Under ‘lane rental’ schemes councils will be able to charge utility companies up to £2,500 a day to dig up the busiest roads during peak times when road works cause the most disruption. This will incentivise utility firms to carry out their works more quickly and at times when roads are quieter. Companies would be able to avoid the charges by carrying out works during off-peak periods or, if appropriate, at night.
Following consultation, the Department for Transport has today published guidance for local authorities wanting to put lane rental schemes in place. In order to gather evidence on the effectiveness of lane rental, the Department has proposed that schemes should initially be used in up to three pioneer authorities - one metropolitan area and two others - and is inviting applications from interested local authorities.

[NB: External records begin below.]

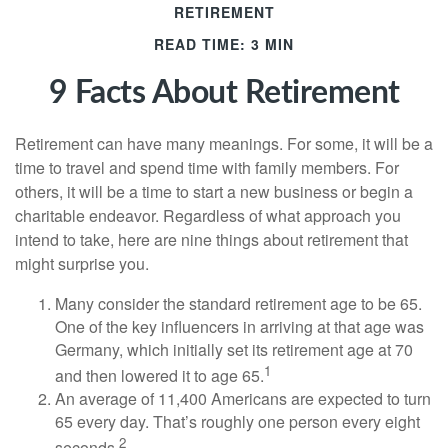
RETIREMENT
READ TIME: 3 MIN
9 Facts About Retirement
Retirement can have many meanings. For some, it will be a
time to travel and spend time with family members. For
others, it will be a time to start a new business or begin a
charitable endeavor. Regardless of what approach you
intend to take, here are nine things about retirement that
might surprise you.
Many consider the standard retirement age to be 65.
One of the key influencers in arriving at that age was
Germany, which initially set its retirement age at 70
1
and then lowered it to age 65.
An average of 11,400 Americans are expected to turn
65 every day. That’s roughly one person every eight
2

The successful pioneer areas will need to have exhausted other options, including using a permit scheme. They will also be required to evaluate their lane rental schemes annually and this evidence will be used to decide how further lane rental schemes should be implemented.
"It is incredibly frustrating to find vital roads being dug up in the middle of the rush hour or, even worse, traffic lanes closed when no one is even carrying out any work," Norman Baker said.
"This disruption is not only inconvenient but very expensive, with roadworks-related congestion costing the economy an estimated £4 billion a year, which is why we are taking firm action.
“While permit schemes are working well to reduce disruption from roadworks in areas where they have been sanctioned we think it sensible to try out a further option. We believe lane rental schemes provide a further incentive to utility companies and local authorities to carry out their works at times when they will cause the minimum disruption and to complete them as quickly as possible.”
The guidance which accompanies the new powers makes it clear that lane rental charges must be avoidable and proportionate to the costs of congestion. Councils are also being encouraged to apply the same principles to their own works and come forward with lane rental schemes which fit the needs of their local area.
Any revenue raised from the implementation of lane rental charges will have to be used by councils to fund measures which could help to reduce future road works disruption. This could include infrastructure work, research or measures to improve the management of works.